Welcome to SurvivalBlog’s Precious Metals Month in Review, by Steven Cochran of Gainseville Coins where we take a look at “the month that was” in precious metals. Each month, we cover the price action of gold and examine the “what” and “why” behind those numbers.
What Did Gold Do in October?
October gave gold no treats. Gold started the month in the $1,335 range and ended more than $50 lower. Unexpectedly hawkish comments throughout the month from various senior officials at the Federal Reserve sent the dollar on a strong rally while depressing gold prices. The capitulation of the British pound to 30-year lows helped the dollar hit eight-month highs.
Cascading sell stops were triggered by automated high frequency trading (HFT) computers early on October 4, sending gold prices crashing. By the close of trading, spot gold had lost $42.80 an ounce. Gold did not even see $1,275 on a closing basis for the rest of October, though it edged up to near that level in the last week of the month.
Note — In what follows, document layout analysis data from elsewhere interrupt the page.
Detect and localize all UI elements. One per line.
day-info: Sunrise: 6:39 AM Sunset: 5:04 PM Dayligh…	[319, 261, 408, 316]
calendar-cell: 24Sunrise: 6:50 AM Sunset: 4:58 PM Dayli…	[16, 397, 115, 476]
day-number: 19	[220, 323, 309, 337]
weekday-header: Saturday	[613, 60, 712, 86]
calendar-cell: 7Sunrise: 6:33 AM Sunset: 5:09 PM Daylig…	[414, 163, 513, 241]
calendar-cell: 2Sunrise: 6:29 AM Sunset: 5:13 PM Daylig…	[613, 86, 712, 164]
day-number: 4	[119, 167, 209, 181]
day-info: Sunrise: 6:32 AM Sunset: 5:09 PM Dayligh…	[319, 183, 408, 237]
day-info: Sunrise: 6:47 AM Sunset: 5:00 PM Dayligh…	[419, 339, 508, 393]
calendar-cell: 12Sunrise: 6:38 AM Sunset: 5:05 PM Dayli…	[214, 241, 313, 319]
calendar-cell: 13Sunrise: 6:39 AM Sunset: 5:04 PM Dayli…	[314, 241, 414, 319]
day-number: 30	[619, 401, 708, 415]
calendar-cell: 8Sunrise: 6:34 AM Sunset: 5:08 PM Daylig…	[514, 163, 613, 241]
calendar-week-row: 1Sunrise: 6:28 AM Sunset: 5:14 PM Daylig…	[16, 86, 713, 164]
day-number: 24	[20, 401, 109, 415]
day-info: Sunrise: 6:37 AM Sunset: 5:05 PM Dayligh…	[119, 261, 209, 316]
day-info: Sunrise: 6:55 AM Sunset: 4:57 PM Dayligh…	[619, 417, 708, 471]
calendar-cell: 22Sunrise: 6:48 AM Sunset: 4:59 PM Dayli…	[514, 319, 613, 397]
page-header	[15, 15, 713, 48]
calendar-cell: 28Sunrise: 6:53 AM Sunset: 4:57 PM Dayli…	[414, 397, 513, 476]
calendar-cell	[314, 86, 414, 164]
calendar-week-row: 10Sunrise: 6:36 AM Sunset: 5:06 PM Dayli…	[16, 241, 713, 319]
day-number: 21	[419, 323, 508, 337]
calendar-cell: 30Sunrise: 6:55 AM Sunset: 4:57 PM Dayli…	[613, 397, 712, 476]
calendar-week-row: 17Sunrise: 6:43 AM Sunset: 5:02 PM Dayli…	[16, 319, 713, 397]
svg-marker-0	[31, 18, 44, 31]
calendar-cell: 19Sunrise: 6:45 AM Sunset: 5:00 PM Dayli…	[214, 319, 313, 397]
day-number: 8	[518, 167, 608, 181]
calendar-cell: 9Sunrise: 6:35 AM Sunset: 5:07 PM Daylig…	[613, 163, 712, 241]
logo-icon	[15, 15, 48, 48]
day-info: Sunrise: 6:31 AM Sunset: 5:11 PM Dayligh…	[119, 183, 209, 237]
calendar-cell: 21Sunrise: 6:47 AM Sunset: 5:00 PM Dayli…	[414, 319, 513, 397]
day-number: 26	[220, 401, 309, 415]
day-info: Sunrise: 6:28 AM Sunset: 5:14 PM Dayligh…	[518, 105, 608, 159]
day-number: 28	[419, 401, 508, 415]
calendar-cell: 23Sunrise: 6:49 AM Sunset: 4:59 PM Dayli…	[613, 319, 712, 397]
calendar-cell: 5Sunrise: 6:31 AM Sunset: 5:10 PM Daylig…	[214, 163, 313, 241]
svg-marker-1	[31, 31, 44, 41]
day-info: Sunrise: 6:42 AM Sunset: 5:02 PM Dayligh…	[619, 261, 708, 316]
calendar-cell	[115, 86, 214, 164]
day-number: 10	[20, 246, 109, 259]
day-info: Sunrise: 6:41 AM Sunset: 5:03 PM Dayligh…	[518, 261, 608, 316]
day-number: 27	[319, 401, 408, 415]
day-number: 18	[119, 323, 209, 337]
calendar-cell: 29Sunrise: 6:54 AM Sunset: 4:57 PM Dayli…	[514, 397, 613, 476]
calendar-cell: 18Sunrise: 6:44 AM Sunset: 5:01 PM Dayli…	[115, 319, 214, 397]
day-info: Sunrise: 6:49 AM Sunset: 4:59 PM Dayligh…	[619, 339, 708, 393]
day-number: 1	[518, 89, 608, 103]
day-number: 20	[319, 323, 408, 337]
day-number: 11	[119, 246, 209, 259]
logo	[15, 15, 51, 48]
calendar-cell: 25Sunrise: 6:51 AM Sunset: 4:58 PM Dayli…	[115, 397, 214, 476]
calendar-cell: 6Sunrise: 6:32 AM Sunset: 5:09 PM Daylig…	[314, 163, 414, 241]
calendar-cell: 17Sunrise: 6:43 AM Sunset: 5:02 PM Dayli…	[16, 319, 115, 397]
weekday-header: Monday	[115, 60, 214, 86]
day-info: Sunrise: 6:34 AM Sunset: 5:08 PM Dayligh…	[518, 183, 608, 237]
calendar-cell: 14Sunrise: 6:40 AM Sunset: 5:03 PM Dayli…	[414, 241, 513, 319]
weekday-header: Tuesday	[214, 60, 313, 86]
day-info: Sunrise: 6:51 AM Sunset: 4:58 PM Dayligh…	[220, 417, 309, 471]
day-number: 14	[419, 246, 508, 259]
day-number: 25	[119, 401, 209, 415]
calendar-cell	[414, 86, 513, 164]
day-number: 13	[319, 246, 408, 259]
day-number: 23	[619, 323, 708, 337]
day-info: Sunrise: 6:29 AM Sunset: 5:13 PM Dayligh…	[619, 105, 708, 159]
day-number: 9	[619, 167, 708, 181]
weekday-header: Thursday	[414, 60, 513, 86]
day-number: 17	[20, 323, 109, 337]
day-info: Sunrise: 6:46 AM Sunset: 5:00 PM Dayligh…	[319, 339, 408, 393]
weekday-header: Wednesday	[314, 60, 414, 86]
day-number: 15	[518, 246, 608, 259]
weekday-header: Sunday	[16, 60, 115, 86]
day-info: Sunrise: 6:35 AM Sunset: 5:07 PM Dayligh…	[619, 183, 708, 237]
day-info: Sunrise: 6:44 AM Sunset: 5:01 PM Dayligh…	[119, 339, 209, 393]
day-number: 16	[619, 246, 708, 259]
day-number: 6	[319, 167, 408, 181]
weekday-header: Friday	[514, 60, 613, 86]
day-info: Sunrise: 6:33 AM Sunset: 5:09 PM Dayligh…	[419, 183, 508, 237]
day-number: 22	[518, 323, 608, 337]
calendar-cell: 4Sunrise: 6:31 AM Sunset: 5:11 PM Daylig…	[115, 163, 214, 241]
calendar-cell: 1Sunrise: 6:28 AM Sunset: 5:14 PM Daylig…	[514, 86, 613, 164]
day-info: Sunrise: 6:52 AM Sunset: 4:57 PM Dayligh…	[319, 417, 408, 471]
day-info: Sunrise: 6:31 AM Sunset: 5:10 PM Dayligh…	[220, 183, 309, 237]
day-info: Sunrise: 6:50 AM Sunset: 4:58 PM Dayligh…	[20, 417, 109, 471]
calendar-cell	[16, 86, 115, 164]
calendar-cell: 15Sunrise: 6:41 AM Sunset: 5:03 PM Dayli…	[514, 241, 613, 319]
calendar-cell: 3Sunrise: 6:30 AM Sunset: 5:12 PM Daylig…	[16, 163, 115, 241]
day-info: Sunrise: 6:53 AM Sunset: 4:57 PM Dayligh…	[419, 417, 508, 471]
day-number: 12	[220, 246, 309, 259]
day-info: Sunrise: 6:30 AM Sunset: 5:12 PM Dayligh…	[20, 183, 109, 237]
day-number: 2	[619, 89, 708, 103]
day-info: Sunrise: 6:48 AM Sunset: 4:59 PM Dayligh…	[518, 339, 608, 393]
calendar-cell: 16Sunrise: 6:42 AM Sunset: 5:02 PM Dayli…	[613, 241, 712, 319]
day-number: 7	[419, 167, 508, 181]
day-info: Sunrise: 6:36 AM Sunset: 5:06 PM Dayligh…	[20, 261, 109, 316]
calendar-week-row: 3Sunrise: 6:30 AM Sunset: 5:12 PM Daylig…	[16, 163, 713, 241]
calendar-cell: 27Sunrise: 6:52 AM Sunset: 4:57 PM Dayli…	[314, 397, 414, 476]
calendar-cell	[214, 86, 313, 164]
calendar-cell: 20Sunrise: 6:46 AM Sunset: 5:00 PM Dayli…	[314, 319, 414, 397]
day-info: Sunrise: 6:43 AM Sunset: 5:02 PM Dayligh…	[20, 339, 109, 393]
Factors Affecting Gold This Month
The U.S. dollar began showing some strength against the Japanese yen in October, while keeping a boot on the neck of the British pound. The pound was hit by what may have been the most severe flash crash of the year, in overnight trading in Asia. In the space of two minutes, high frequency trading programs blew out major support levels to crash the price of the pound by 8% to new 31-year lows. While the price soon recovered from $1.15 to $1.24, it never really recovered from that level for the rest of the month.
Tough Talk From Fed
Fed rate hike fears hit safe haven assets right off the bat in October. On October 3rd, Cleveland Fed president Loretta Mester said that there was a “compelling” case for an interest rate hike in November, six days before the Presidential election. Since Mester has traditionally been seen as a monetary policy “dove,” markets freaked out. Mester’s comrades at the Fed did their part in putting the fear of rate hikes in the market as well. Combined with economic reports of more good than bad, they had the effect of moving the odds of a December rate hike to nearly 80%.
Other Central Banks
Rumors hit the market on October 5 that the European Central Bank was considering ending its bond buying/money printing/QE program early. Bonds were crushed on both sides of the Atlantic. ECB officials quickly denied any such plans were in the making. At the central bank’s October 20 policy meeting, it kept interest rates at -0.4% and reaffirmed that it would keep buying €80 billion in bonds per month. While EU inflation showed a tiny increase, it was nothing compared to the ECB’s target of 2%. Five days later, ECB president Mario Draghi admitted what markets have been saying all along: Banks can’t increase lending if they are losing money due to negative interest rates. Despite that, he said that negative interest rates would continue for now.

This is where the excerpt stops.